Even though current customers have not been impacted, we take the recommendations of Mr. Fernandes, Dr. Jung, and Dr. Prakash seriously and are grateful for all opportunities to continue to improve the security of our platform."
Here is another article about the subject:
I don’t think it’s inflammatory, and I don’t think SmartThings staff thought so either, since they did immediately make a few changes.
There are two separate questions here. First the basic issue of how are you going to handle remote operation of devices? For example, I believe that the same issue, too many permissions, is the reason why nest has not approved SmartThings as an official integration. Logitech Harmony will not allow remote control of locks. Period. Harmony activities which include locks cannot be operated through IFTTT, for example. Amazon, on the other hand, just gives people a warning that they should be aware if they are putting barrier control devices under Echo control.
The second is the question of how a platform owner, such as SmartThings, handles independently-created apps which are offered through an official platform. ( you know, those 30,000 developers. ). SmartThings is essentially using an honor system by publishing developer guidelines. But those obviously can’t protect against those with malicious intent.

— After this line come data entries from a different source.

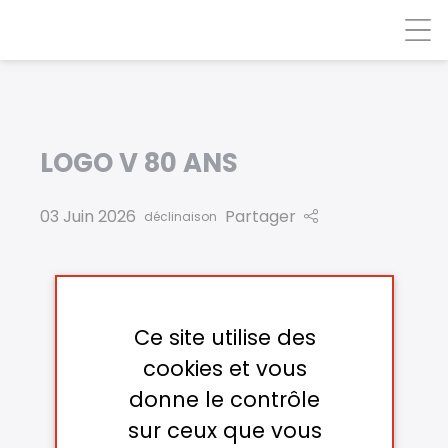
Panneau de gestion des cookies
LOGO V 80 ANS
03 Juin 2026
Partager
déclinaison
Ce site utilise des
cookies et vous
donne le contrôle
sur ceux que vous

While smartapps available through the marketplace go through additional scrutiny, the ones published in the community forum do not.
The ability to use custom code is clearly a strength of SmartThings, but it is reasonable for industry watchers today to ask what if any protections are in place for the average person who buys a security starter kit at Sears and doesn’t read code at all?
I understand the android example, but SmartThings is also sold to people who have iPhones and have different expectations of security.
There are no easy answers here. Apple originally said that HomeKit would not allow for voice operation of locks. They got a lot of pushback on that, and eventually allowed the option. But even so, if you’re using it with the phone instead of a watch, there are a lot of barriers to convenience. ( The watch has a different locking protocol, and so it’s just more convenient to use in some cases.)
So I do think it’s an important question to raise, and an important discussion to have, even if we might not all come to the same conclusions. It may be as simple as SmartThings adding a mandatory warning when a lock is included in a smartapp installation. But it seems like a legitimate discussion to have.
I’m glad the ST is paying attention to media and takes recommendations of professional third-party security experts. However, there’s nothing new in these articles. This information has been the common knowledge of the community and same issues have been raised for years!